Meg stumbles into the courtyard and sees a Help Wanted sign in the bookstore window. The courtyard is looking for a Human Liaison to the Others — someone to sort their mail, accept all of their deliveries, and get packages where they need to go inside the gates.

Oh, and it turns out that Meg isn’t your typical human. She is a blood prophet (i.e., she has visions of the future when she is cut) and is worth unknown sums of money to her owners. That’s why there’s a huge manhunt underway for her.

But Meg charms the Others and falls under their protection. She particularly charms little Sam (a werewolf boy so traumatized by his mother’s death that he lives in a cage and won’t change back into a boy), and his uncle Simon, who runs the courtyard.

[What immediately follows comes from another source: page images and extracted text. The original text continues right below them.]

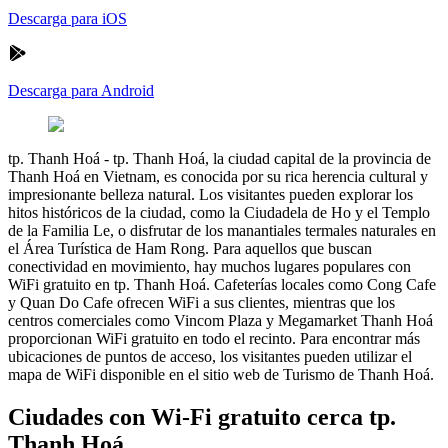
Descarga para iOS
Descarga para Android
tp. Thanh Hoá
-
tp. Thanh Hoá, la ciudad capital de la provincia de
Thanh Hoá en Vietnam, es conocida por su rica herencia cultural y
impresionante belleza natural. Los visitantes pueden explorar los
hitos históricos de la ciudad, como la Ciudadela de Ho y el Templo
de la Familia Le, o disfrutar de los manantiales termales naturales en
el Área Turística de Ham Rong. Para aquellos que buscan
conectividad en movimiento, hay muchos lugares populares con
WiFi gratuito en tp. Thanh Hoá. Cafeterías locales como Cong Cafe
y Quan Do Cafe ofrecen WiFi a sus clientes, mientras que los
centros comerciales como Vincom Plaza y Megamarket Thanh Hoá
proporcionan WiFi gratuito en todo el recinto. Para encontrar más
ubicaciones de puntos de acceso, los visitantes pueden utilizar el
mapa de WiFi disponible en el sitio web de Turismo de Thanh Hoá.
Ciudades con Wi-Fi gratuito cerca tp.
Thanh Hoá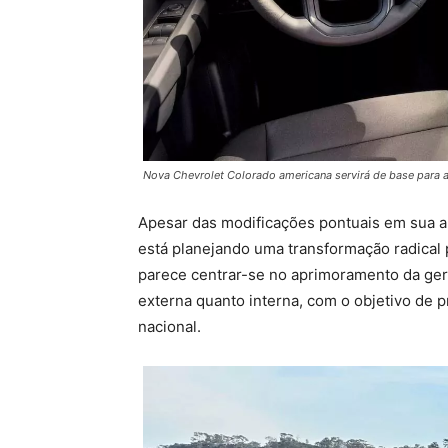
Nova Chevrolet Colorado americana servirá de base para a 
Apesar das modificações pontuais em sua a
está planejando uma transformação radical 
parece centrar-se no aprimoramento da gera
externa quanto interna, com o objetivo de 
nacional.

Simon, who just so happens to be very handsome and temperamental. Simon, who has no need for humans. Simon, who inexplicably finds himself drawn to Meg, and suddenly becomes willing to risk everything for her.

I loved the weird little world that Anne Bishop created. Not quite our world, but similar enough to understand easily enough. I enjoyed the characters (especially the Others and their disgust with humans) and wanted to know more about them. And I particularly liked the lack of romance here (but I’m not so sure I’ll be able to say that about future volumes in this series). Everyone loved Meg for who she was and what she did, not for what she looked like.

I’ve looked over Anne Bishop’s other books and I’m not convinced that I’ll look into her other stuff, but I’ll continue with these books for sure.